Discussion in 'Ammunition & Reloading' started by tlfreek, Nov 2, 2010.
what does non-reloadable brass look like? is there a designation on it or is it rim fire cartridges?
rimfire brass is non-reloadable
steel cased ammo (not brass) is *mostly* non-reloadable (I say mostly because some crazy dudes do reload steel)
berdan primed ammo is also *mostly* non-reloadable (usually it says on the box)
Here is a diagram showing the difference between berdan and boxer primed ammo:
awesome thanks Spengo.
so is the reason why Berdan is not reloadable is because you cant get the primer out like on a boxer style? just curious what makes it non reloadable.
Berdan primed cases are reloadable. It's just a pain in the butt, requires special decapping tools, and requires the use of Berdan primers (as opposed to the Boxer primers that we find in gunshops here).
Thanks Spengo, I have been curious about this myself!
I have a friend that makes brass 7.62 berdan primed cases reloadable for cheap. He fills the case with water and uses a polished rod that just fits the casemouth, about 7.65, to force the water through the flash holes.
After the primer is removed he drills a boxer flash hole using his drill press.
Gets them cheap too!
That implies that boxer and berdan primers are the same dimensions. Is that accurate? If so, that is a cool trick.
I've been saving my berdan cases. We have 3 CNC lathes so drilling would be extremely fast, but I wonder, basically the flash hole will be twice as much area theoretically, so what's the downside of that? Of course we are talking pistol in my case, so there probably is none, but if one is shooting match rifle I bet it's a huge factor.
Typically berdan primers are of different size than boxer primers. Occasionally, they will be close enough in size that they will work, but this is on a manufacturer by manufacturer basis. I know some people who reload 7.5x55 swiss G11 ammo, and they go to the trouble of special ordering the crazy swiss primers to reload them with. For the most part, reloading berdan cases is nearly pointless, there is so much existing infrastructure for reloading boxer cases i can't think of a single reason to do it. The guy who drills out the flash holes and the like... if he sold the berdan brass for scrap, he could take that money and go buy some really nice lapua brass.
I've been saving .30 Luger berdan brass for SHTF times, doesn't occupy much room and there's no downside to being prepared IMO. You're right about primer sizes, I need to look into that, while drilling the hole a solid carbide BB could open it up a tad, hard to put metal back quickly though if the hole is too large.
Please keep in mind that many of us just like being able to do things that others consider to be undoable, it's a good feeling fixing something that has "No consumer repairable parts within".
I used to enjoy fixing plastic and zinc parts, just because I figured out how to do it. Welding the plastic and riveting the zincrap.
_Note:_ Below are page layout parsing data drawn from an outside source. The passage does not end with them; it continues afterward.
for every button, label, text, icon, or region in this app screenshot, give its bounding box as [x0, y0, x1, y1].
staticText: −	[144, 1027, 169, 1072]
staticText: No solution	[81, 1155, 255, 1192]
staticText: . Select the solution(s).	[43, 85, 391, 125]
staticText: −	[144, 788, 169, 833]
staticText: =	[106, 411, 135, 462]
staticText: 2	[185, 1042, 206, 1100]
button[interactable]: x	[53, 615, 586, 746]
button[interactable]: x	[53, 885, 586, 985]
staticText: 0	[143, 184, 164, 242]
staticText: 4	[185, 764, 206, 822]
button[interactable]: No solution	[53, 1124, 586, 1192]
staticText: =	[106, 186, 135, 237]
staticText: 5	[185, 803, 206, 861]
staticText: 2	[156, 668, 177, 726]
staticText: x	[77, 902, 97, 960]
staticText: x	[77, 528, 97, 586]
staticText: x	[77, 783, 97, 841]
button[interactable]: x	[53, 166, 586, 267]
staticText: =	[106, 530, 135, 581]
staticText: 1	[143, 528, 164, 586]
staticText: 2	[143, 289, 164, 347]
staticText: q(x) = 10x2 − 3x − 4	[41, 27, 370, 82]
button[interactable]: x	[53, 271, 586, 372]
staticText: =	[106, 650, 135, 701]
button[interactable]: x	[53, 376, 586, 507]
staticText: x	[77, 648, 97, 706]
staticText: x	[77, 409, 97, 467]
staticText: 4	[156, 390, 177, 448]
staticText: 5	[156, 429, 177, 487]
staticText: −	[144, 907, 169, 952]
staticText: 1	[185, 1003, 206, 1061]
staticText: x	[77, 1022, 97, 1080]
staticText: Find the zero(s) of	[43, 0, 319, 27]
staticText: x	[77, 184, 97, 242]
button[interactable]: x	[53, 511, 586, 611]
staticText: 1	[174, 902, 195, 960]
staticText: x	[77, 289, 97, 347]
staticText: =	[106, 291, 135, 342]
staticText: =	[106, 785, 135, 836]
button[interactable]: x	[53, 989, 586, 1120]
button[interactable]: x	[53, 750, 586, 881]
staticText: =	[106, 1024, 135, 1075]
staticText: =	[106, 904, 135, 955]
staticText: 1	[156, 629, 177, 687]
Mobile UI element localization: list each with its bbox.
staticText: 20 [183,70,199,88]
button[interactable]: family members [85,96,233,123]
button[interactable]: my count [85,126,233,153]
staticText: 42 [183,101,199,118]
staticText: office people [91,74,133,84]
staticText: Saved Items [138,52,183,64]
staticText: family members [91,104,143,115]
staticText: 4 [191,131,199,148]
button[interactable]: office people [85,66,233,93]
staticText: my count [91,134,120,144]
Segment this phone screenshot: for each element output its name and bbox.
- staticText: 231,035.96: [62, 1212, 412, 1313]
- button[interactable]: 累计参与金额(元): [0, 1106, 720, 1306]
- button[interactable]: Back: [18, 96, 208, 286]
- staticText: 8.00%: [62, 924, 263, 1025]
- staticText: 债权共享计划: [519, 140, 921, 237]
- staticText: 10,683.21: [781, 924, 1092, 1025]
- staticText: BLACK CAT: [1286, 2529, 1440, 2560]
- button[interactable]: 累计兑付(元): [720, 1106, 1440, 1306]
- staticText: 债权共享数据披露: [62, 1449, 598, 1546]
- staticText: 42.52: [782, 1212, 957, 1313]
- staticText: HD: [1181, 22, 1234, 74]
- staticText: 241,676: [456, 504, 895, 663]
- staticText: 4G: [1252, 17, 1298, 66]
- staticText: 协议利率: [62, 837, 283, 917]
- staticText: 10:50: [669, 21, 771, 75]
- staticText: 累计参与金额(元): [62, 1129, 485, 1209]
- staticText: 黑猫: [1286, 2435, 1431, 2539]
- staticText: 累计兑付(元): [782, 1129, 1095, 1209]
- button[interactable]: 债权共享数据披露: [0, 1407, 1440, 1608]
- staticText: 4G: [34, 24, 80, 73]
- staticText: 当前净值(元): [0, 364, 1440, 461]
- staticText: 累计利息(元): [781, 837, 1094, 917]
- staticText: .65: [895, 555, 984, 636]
Lately I figure plastic and zinc products are just junk and leave it at that.
Occasionally though a $250 appliance can get a number of extra years doing that though, I wish the American consumer would wise up and stop accepting junk.
I hear you on the accepting junk... my clothes dryer is older than I am, and when the timer on it went out, the service department told us it was too old and they no longer had a replacement part. So I hooked up a standard 110V timer (like the ones they use for lights) and it works just fine again.
As it turns out, .30 Luger is exactly the same as the 7.62x25 tokarev cartridge, except for the amount of powder they put in each. Also, starline sells new .30 luger brass last time I checked. I can't think of a single thing that would cause me to get motivated enough to drill out berdan primers, but .30 carbine is about the most unusual cartridge I shoot... and I have tons and tons of brass for it. I think I would try reforming brass from another cartridge before I tried reloading berdan.
One of you guys is going to kill himself.
Not by reloading, but by wiring dryers.
I was up at 11:00pm last night fixing our dryer. 220v is a pretty exciting experience if you're not careful.